Downstream demand flows through three principal channels: terminal consumption in Jiangsu and the broader East China market (with Likou as a key distribution node), e-commerce platforms, and export. Jiangsu's export strength is relatively concentrated in office furniture and smart electric furniture — a profile that differs from Guangdong's dominance in upholstered furniture and full-container residential exports.
For sales teams supplying upstream materials to Jiangsu furniture factories — engineered board distributors, hardware component manufacturers, coatings suppliers, foam raw material producers — Tianxia Gongchang allows filtering factory directories and key decision-maker contacts by Jiangsu province and furniture manufacturing industry, turning lead generation from cold calling into systematic prospecting.
VII. Structural Tensions Across the Industry
Placing Likou and Pizhou, southern and northern Jiangsu, side by side, the structural tensions in the province's furniture industry come into focus.
First, whether trading strength can translate into manufacturing competitiveness. Likou's strength lies in brand aggregation and consumer reach, but the direct pull-through effect on local Jiangsu furniture manufacturing is limited — a significant share of brands displayed at Likou source products from Guangdong and Zhejiang rather than local factories. Whether commercial foot traffic can genuinely nurture locally made brands remains an unresolved question at the core of the Likou model.

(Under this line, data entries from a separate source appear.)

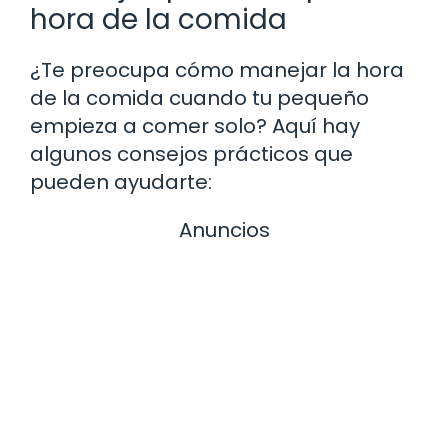
hora de la comida
¿Te preocupa cómo manejar la hora
de la comida cuando tu pequeño
empieza a comer solo? Aquí hay
algunos consejos prácticos que
pueden ayudarte:
Anuncios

Second, the brand-building bottleneck in northern Jiangsu manufacturing. Pizhou's output growth is steady, but in terms of brand recognition and retail pricing power, the gap between local enterprises and nationally known customization brands remains wide. Whether Pizhou's leading players can build genuine independent brand presence in the national customization furniture market will determine whether the cluster can complete its transition from "manufacturing supply" to "branded manufacturing."
Third, export structure stability. Jiangsu's furniture exports are concentrated in office furniture and smart electric furniture categories, both heavily exposed to European and American market conditions. Tariff uncertainty and currency fluctuation have created visible headwinds for affected enterprises in 2023 and 2024. Some companies are exploring supply chain diversification into Vietnam and Southeast Asia, but managing the balance between maintaining domestic manufacturing capability and coordinating overseas production is a precision management challenge in the near term.

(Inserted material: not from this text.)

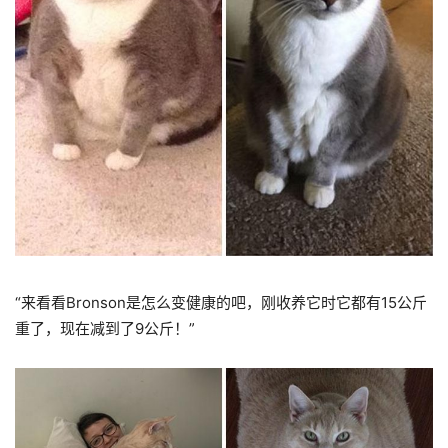
“来看看Bronson是怎么变健康的吧，刚收养它时它都有15公斤
重了，现在减到了9公斤！”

VIII. Research Institute Assessment
Jiangsu furniture manufacturing's competitive position derives not from any single cluster's dominance, but from the functional division of labor between two different logics: commerce and manufacturing, southern and northern Jiangsu. Likou addresses brand reach and market aggregation. Pizhou addresses volume manufacturing and supply chain depth. The two do not overlap and do not replace each other.

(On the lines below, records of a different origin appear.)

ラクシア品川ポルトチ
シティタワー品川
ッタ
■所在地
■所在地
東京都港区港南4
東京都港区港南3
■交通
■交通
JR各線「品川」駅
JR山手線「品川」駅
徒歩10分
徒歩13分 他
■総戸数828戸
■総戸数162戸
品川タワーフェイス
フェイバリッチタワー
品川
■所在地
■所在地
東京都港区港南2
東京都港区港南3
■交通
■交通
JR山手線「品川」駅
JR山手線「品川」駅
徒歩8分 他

The structural risk is equally clear. If Likou cannot convert trade flows into local brand cultivation, it remains a distribution platform whose assets largely benefit out-of-province manufacturers. If Pizhou cannot break through its brand-equity ceiling, output growth will remain dependent on low-margin volume expansion.
The Tianxia Gongchang Industry Research Institute's assessment is that the real indicator to watch in Jiangsu furniture manufacturing's next phase is not how many projects any given industrial park signs, but whether Pizhou produces a firm that genuinely establishes independent brand presence in the national customization furniture market, and whether Likou's "One Core, Three Zones" planning translates into a productive ecosystem that actually elevates local manufacturing. These two variables are the true measures of whether Jiangsu can evolve from a large-scale furniture province into a high-value one.
Data Sources
- Tianxia Gongchang (Jiangsu Province furniture manufacturing factory directory and industry data)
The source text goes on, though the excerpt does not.